Tite - Vocês não ouvir nada sobre ele da minha parte, porque hoje é o Dentinho, o Iarley, o Jorge Henrique. A coisa é muito grande nesse momento de disputa de título. Tenho muita vontade de ser campeão. Perdi o Brasileiro jogando pelo Guarani em 1986, classifiquei cinco times para a Libertadores, mas não tenho o título brasileiro ainda. E quero o título agora.
UOL Esporte - E a Libertadores de 2011?
Tite - Disputei cinco Libertadores: três como técnico, duas como atleta. Já cheguei à semifinal. É outro passo para preencher o currículo que imagino ser importante para um profissional. Já cheguei perto da Libertadores. É uma busca pessoal.
UOL Esporte - O que você espera do Ronaldo em 2011. Ele vai se esforçar mais em seu último ano?
Tite - Vou ser pretensioso e colocar o seguinte: o Ronaldo joga futebol porque ama o esporte, ama o futebol. Eu tinha essa imagem antes e agora tenho isso confirmado no dia a dia. Só quero que ele continue amando o futebol, pois vai fazer tudo o que é possível. É sua paixão, ele transpira isso.
UOL Esporte - O Ronaldo soube se adaptar nesse fim de carreira?
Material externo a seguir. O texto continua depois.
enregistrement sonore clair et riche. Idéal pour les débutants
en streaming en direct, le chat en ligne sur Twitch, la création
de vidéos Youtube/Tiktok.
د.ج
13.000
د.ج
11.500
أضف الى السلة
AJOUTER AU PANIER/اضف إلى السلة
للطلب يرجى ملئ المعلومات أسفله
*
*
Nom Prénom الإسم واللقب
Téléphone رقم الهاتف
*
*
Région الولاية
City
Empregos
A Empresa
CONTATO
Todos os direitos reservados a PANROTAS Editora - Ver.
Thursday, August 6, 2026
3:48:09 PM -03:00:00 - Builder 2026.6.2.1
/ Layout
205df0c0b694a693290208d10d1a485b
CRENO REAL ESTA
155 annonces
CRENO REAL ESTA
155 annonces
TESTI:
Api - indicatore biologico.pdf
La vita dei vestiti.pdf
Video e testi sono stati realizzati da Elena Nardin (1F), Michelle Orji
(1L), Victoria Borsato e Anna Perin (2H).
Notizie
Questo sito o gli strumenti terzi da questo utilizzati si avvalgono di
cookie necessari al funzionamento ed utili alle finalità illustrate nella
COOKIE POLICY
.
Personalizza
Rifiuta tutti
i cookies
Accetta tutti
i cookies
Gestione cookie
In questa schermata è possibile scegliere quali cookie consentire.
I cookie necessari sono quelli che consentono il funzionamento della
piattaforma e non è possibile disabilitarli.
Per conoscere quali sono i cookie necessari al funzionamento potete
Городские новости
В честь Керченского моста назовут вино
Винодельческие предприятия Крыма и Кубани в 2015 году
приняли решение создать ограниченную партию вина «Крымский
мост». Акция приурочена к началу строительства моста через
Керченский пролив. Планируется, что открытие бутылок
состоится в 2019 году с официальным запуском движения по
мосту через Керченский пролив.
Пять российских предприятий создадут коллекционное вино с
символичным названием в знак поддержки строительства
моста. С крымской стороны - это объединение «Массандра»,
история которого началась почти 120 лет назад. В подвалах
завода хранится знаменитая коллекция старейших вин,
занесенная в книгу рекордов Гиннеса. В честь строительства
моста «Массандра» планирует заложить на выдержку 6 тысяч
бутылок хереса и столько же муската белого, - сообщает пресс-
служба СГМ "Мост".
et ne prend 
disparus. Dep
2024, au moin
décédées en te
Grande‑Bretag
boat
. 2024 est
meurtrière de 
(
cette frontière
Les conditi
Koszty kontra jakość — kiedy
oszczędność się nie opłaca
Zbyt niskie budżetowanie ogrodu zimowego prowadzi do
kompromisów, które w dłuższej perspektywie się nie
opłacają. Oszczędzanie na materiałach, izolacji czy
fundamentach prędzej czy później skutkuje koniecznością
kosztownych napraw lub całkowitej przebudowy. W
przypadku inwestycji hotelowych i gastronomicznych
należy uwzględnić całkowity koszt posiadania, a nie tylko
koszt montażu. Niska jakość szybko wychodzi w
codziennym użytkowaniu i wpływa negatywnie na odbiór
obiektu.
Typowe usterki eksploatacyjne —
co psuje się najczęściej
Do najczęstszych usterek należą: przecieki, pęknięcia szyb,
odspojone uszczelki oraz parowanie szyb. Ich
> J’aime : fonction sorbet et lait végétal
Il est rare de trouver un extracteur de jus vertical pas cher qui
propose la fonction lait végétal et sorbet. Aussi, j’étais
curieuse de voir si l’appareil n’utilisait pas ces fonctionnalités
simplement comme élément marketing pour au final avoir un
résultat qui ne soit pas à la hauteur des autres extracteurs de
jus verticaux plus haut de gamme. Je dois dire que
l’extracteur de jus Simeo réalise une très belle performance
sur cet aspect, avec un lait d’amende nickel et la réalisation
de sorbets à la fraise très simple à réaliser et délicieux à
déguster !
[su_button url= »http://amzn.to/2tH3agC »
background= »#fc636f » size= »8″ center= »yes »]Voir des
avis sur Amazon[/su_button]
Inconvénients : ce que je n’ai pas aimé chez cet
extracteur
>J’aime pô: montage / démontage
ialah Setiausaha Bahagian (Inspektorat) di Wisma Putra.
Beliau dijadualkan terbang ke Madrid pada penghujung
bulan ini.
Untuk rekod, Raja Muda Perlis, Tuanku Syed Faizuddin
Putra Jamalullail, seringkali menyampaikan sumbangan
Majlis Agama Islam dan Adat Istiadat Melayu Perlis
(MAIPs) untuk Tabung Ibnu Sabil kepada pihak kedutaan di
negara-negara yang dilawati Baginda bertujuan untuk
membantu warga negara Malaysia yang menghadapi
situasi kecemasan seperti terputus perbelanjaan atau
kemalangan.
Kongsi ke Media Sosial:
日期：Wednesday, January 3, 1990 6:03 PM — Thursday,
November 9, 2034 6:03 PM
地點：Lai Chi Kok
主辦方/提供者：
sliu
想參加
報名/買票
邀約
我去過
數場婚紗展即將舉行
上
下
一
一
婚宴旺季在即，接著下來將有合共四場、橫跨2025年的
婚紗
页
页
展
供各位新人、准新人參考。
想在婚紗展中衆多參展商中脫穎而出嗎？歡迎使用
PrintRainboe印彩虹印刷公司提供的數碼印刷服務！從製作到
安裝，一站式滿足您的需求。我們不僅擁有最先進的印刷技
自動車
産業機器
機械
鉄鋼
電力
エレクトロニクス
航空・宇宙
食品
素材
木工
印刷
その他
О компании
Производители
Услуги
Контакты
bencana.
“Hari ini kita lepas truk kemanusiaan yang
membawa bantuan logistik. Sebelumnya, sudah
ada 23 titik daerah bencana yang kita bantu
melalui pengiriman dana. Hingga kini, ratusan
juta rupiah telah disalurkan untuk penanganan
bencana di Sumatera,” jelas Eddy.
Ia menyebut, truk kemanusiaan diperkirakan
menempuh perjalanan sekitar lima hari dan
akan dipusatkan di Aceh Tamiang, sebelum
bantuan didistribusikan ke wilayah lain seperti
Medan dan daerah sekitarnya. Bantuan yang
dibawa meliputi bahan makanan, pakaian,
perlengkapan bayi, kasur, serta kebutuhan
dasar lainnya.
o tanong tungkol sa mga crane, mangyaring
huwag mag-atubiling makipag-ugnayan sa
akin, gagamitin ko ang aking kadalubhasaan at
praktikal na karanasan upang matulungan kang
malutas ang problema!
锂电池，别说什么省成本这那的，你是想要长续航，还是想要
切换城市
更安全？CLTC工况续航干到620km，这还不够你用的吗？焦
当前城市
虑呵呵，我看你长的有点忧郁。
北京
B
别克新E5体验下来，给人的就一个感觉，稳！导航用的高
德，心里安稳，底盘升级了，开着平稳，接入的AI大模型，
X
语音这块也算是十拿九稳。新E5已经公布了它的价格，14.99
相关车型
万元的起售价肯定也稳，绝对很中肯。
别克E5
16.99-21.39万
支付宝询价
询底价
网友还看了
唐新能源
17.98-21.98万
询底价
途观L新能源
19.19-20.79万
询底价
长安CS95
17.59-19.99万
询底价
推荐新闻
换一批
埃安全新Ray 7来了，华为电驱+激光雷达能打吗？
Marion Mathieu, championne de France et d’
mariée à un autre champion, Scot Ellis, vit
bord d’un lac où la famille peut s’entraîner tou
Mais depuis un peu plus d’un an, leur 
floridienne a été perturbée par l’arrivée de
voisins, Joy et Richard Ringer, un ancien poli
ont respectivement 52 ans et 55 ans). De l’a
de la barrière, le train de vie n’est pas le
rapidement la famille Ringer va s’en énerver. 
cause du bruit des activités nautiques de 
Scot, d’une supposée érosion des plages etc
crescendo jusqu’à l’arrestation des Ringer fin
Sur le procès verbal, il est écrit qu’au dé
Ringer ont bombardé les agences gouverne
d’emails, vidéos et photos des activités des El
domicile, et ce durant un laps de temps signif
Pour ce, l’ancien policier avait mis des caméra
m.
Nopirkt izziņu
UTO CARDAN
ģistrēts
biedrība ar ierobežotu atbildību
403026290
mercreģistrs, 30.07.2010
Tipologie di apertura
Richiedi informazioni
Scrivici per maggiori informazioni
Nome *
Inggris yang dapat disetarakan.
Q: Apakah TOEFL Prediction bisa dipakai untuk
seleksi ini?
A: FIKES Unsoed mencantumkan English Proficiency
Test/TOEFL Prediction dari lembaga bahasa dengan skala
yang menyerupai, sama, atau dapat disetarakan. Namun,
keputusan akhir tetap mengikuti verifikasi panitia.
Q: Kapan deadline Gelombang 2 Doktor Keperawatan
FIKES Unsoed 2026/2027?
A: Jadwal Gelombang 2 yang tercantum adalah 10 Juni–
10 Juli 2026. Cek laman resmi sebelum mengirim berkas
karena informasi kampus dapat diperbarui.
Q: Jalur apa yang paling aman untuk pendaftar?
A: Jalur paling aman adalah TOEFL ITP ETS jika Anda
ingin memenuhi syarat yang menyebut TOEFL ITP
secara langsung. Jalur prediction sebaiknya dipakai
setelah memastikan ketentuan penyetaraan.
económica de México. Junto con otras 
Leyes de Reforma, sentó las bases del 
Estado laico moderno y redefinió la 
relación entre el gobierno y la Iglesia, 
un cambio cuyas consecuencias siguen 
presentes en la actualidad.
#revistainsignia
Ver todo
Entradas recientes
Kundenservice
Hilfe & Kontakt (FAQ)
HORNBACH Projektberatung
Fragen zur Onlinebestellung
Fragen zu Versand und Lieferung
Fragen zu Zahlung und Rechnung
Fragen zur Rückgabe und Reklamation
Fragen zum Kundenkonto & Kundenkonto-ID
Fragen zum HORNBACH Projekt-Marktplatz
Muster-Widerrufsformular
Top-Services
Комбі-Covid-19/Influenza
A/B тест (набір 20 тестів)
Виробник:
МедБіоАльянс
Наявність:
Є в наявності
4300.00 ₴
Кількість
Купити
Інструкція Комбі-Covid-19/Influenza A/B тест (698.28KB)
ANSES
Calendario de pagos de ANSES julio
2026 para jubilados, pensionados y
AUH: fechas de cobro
Tite - Ele mudou suas características pela inteligência que tem e pelas lesões que enfrentou. Ele continua sendo extremamente efetivo e diferenciado. Primeiro, porque tem a técnica de finalização impressionante. Só vi dois jogadores assim: Ronaldo e Romário. Trabalhei com o Ronaldinho Gaúcho e ele não tem a capacidade de finalizar desses dois. O Ronaldo mexe o pé e tira a bola do goleiro no último instante. É técnica e talento puro. Segundo, porque ele perdeu mobilidade e velocidade, mas sabe jogar de costas, como pivô, deixando os outros na cara do gol.